The three doses of MK-801 used here evoked significant increases in the motor activities of the experimental animals in the open-field apparatus. It can be proposed that this increase in exploratory activities also disturbed the proper acquisition of the light/dark operant conditioning task presented by the three groups of mice injected with MK-801, particularly those administered with the highest dose.

As already described [15], mice injected with the highest dose used here (0.2 mg/kg) presented evident motor deficits (such as ataxic movements, vestibular misbalances, etc.); these motor effects could rule out using this dose for operant conditioning tasks. Finally, we have been unable to reproduce here the effects of MK-801 on prepulse inhibition described elsewhere [16].

According to the present results, ketamine administration at subanesthetic doses did not evoke the noticeable hyperactive motor responses described in mice following the acute administration of a much higher dose (100 mg/kg, i.p.) [17]. However, the highest dose of ketamine used here (20 mg/kg) significantly increased motor activities in the open field and decreased the inhibitory effects of a prepulse on the tone-evoked startle response but did not prevent the proper acquisition of an operant conditioning task. In this sense, this low dose of ketamine can be used to evoke mild cognitive impairments potentially related to some psychotic states.
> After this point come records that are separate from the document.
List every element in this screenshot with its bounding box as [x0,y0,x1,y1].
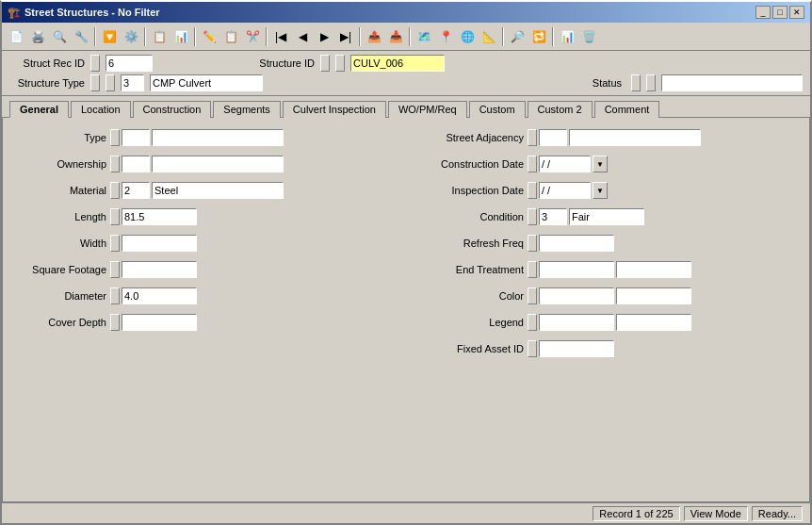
diameter-field [110,287,197,304]
color-num-input[interactable] [539,287,614,304]
view2-button[interactable]: 📊 [171,26,191,47]
first-button[interactable]: |◀ [270,26,291,47]
separator-2 [144,27,146,46]
last-button[interactable]: ▶| [335,26,356,47]
square-footage-field [110,261,197,278]
structure-type-name-input[interactable] [150,74,263,91]
legend-num-input[interactable] [539,314,614,331]
street-adjacency-num-input[interactable] [539,129,567,146]
minimize-button[interactable]: _ [755,6,771,19]
next-button[interactable]: ▶ [314,26,334,47]
tab-construction[interactable]: Construction [133,101,212,118]
construction-date-label: Construction Date [415,158,524,170]
end-treatment-input[interactable] [539,261,614,278]
square-footage-row: Square Footage [12,259,397,280]
color-indicator [528,287,537,304]
window-title: Street Structures - No Filter [24,7,160,18]
tab-culvert-inspection[interactable]: Culvert Inspection [283,101,386,118]
separator-1 [94,27,96,46]
refresh-freq-input[interactable] [539,235,614,252]
inspection-date-dropdown[interactable]: ▼ [593,182,608,199]
structure-id-input[interactable] [350,55,445,72]
fixed-asset-id-input[interactable] [539,340,614,357]
refresh-button[interactable]: 🔁 [528,26,549,47]
import-button[interactable]: 📥 [385,26,406,47]
report-button[interactable]: 📊 [557,26,577,47]
main-window: 🏗️ Street Structures - No Filter _ □ ✕ 📄… [0,0,812,525]
legend-value-input[interactable] [616,314,691,331]
structure-id-indicator [320,55,330,72]
tab-general[interactable]: General [9,101,69,118]
map3-button[interactable]: 🌐 [457,26,478,47]
color-row: Color [415,286,800,306]
title-bar-left: 🏗️ Street Structures - No Filter [8,7,160,19]
filter-button[interactable]: 🔽 [99,26,120,47]
condition-value-input[interactable] [569,208,644,225]
struct-rec-id-input[interactable] [106,55,153,72]
edit-button[interactable]: ✏️ [199,26,219,47]
print-button[interactable]: 🖨️ [27,26,48,47]
status-bar: Record 1 of 225 View Mode Ready... [2,502,810,523]
type-row: Type [12,127,397,148]
inspection-date-label: Inspection Date [415,185,524,196]
search-button[interactable]: 🔍 [49,26,70,47]
width-input[interactable] [122,235,197,252]
end-treatment-value-input[interactable] [616,261,691,278]
construction-date-field: ▼ [528,156,608,172]
record-status: Record 1 of 225 [593,506,679,521]
diameter-input[interactable] [122,287,197,304]
tab-custom2[interactable]: Custom 2 [528,101,593,118]
square-footage-input[interactable] [122,261,197,278]
new-button[interactable]: 📄 [6,26,26,47]
ownership-label: Ownership [12,158,106,170]
separator-8 [552,27,554,46]
search2-button[interactable]: 🔎 [507,26,528,47]
view-button[interactable]: 📋 [149,26,170,47]
filter2-button[interactable]: ⚙️ [121,26,141,47]
ownership-value-input[interactable] [152,156,284,172]
construction-date-input[interactable] [539,156,591,172]
diameter-row: Diameter [12,286,397,306]
tab-comment[interactable]: Comment [594,101,660,118]
construction-date-dropdown[interactable]: ▼ [593,156,608,172]
length-input[interactable] [122,208,197,225]
prev-button[interactable]: ◀ [292,26,313,47]
status-input[interactable] [661,74,803,91]
map2-button[interactable]: 📍 [435,26,456,47]
cover-depth-input[interactable] [122,314,197,331]
square-footage-label: Square Footage [12,264,106,275]
tab-wo-pm-req[interactable]: WO/PM/Req [388,101,467,118]
fixed-asset-id-label: Fixed Asset ID [415,343,524,354]
material-row: Material [12,180,397,201]
condition-num-input[interactable] [539,208,567,225]
tab-segments[interactable]: Segments [213,101,281,118]
toolbar: 📄 🖨️ 🔍 🔧 🔽 ⚙️ 📋 📊 ✏️ 📋 ✂️ |◀ ◀ ▶ ▶| 📤 📥 … [2,23,810,51]
street-adjacency-value-input[interactable] [569,129,701,146]
type-indicator [110,129,120,146]
cut-button[interactable]: ✂️ [242,26,263,47]
cover-depth-indicator [110,314,120,331]
inspection-date-input[interactable] [539,182,591,199]
delete-button[interactable]: 🗑️ [578,26,599,47]
maximize-button[interactable]: □ [772,6,788,19]
copy-button[interactable]: 📋 [220,26,241,47]
tabs-row: General Location Construction Segments C… [9,100,803,117]
material-value-input[interactable] [152,182,284,199]
tools-button[interactable]: 🔧 [71,26,91,47]
cover-depth-field [110,314,197,331]
map-button[interactable]: 🗺️ [414,26,434,47]
close-button[interactable]: ✕ [789,6,804,19]
structure-type-num-input[interactable] [121,74,144,91]
export-button[interactable]: 📤 [364,26,384,47]
color-value-input[interactable] [616,287,691,304]
header-row-1: Struct Rec ID Structure ID [9,55,803,72]
material-num-input[interactable] [122,182,150,199]
type-value-input[interactable] [152,129,284,146]
street-adjacency-indicator [528,129,537,146]
map4-button[interactable]: 📐 [479,26,499,47]
type-num-input[interactable] [122,129,150,146]
tab-custom[interactable]: Custom [469,101,526,118]
length-indicator [110,208,120,225]
ownership-num-input[interactable] [122,156,150,172]
tab-location[interactable]: Location [71,101,131,118]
For example, it is well known that the absence of a proper prepulse inhibition mechanism is considered a symptom related to a schizophrenic condition [9, 18, 19].

The administration of low doses (≤12 mg/kg) of ketamine also disturbed the acquisition of an instrumental conditioning in rats, using fixed-interval (1:50 s and 1:200 s) schedules [20]. In this regard, it is possible that a fixed interval could represent a task more difficult to acquire than the fixed-ratio (1:1) schedule used here.

In conclusion, the highest dose of MK-801 used here could be a useful experimental tool for evoking cognitive-related impairments involving operant conditioning tasks, probably related to the increase in interspecific exploratory activities. Similarly, the highest dose of ketamine used here could be useful for creating deficits in the prepulse inhibition test.